Unique decoding succeeds when the number of errors $t$ satisfies $2t < d_{\min}$. The theorem unique_decoding_of_minDistance in CodingDistance.lean formalizes this. Hamming distance instantiates the EnergyDistance class, and energyGap_singleton_eq_dist shows the energy gap between singleton codeword sets equals their distance.

The repetition code encodes one bit as $N$ identical copies. Majority vote decodes. The theorem repetition_corrects_up_to proves correction of up to $\lfloor(N-1)/2\rfloor$ errors. This is the simplest gapped phase: the distance between the two codewords is $N$, creating a macroscopic energy barrier.

Gaussian Channels and Spatial Capacity

Continuous-valued signals face continuous-valued noise. The Gaussian channel adds noise with variance $\sigma^2$. Its capacity under power constraint $P$ is:

$$C = \frac{1}{2} \log\left(1 + \frac{P}{\sigma^2}\right)$$

Capacity is nonneg for nonneg power (gaussianCapacity_nonneg), monotone decreasing in noise variance (gaussianCapacity_antitone_variance), and monotone increasing in power (gaussianCapacity_monotone_power).

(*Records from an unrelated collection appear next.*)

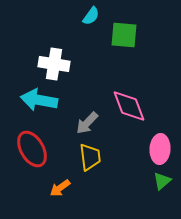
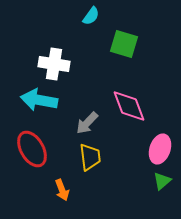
green square: moved 9 px down; rotated 12 degrees clockwise
pink ellipse: rotated 16 degrees clockwise
orange arrow: moved 2 px right, 2 px down; rotated 75 degrees counterclockwise
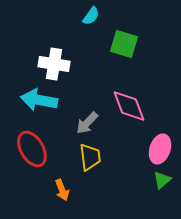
green triangle: moved 1 px up
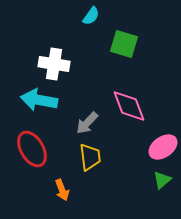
pink ellipse: moved 3 px right, 2 px up; rotated 36 degrees clockwise
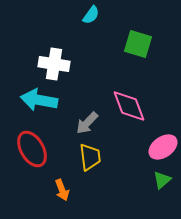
cyan semicircle: moved 1 px up
green square: moved 14 px right
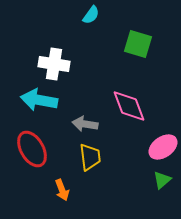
gray arrow: moved 2 px left, 1 px down; rotated 55 degrees clockwise
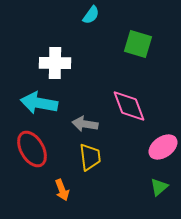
white cross: moved 1 px right, 1 px up; rotated 8 degrees counterclockwise
cyan arrow: moved 3 px down
green triangle: moved 3 px left, 7 px down
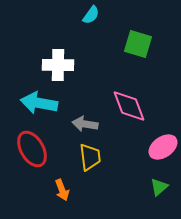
white cross: moved 3 px right, 2 px down
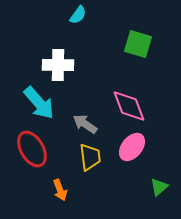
cyan semicircle: moved 13 px left
cyan arrow: rotated 141 degrees counterclockwise
gray arrow: rotated 25 degrees clockwise
pink ellipse: moved 31 px left; rotated 16 degrees counterclockwise
orange arrow: moved 2 px left
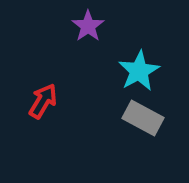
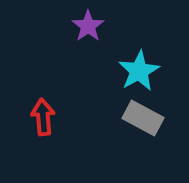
red arrow: moved 16 px down; rotated 36 degrees counterclockwise
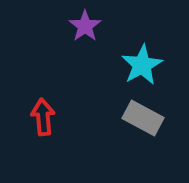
purple star: moved 3 px left
cyan star: moved 3 px right, 6 px up
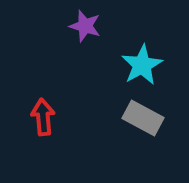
purple star: rotated 20 degrees counterclockwise
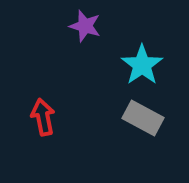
cyan star: rotated 6 degrees counterclockwise
red arrow: rotated 6 degrees counterclockwise
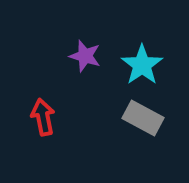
purple star: moved 30 px down
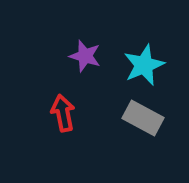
cyan star: moved 2 px right; rotated 12 degrees clockwise
red arrow: moved 20 px right, 4 px up
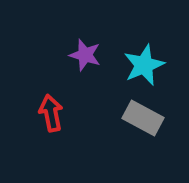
purple star: moved 1 px up
red arrow: moved 12 px left
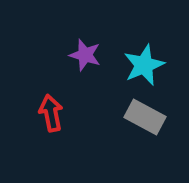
gray rectangle: moved 2 px right, 1 px up
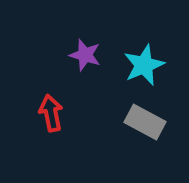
gray rectangle: moved 5 px down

This is where the physics connection becomes concrete. Noise variance and inverse temperature are interchangeable through the mapping $\beta = 1/(2\sigma^2)$. The round-trip identity noiseToInvTemp_invTempToNoise confirms this bijection. Higher inverse temperature (lower noise) means higher capacity (capacity_monotone_invTemp).

For spatially embedded systems, channel capacity depends on the distance between communicating roles. The SpatialChannelModel structure specifies signal power and a distance-dependent noise function. The theorem spatialCapacity_antitone shows capacity decreases with distance. Colocated roles achieve maximum capacity (colocated_max_capacity).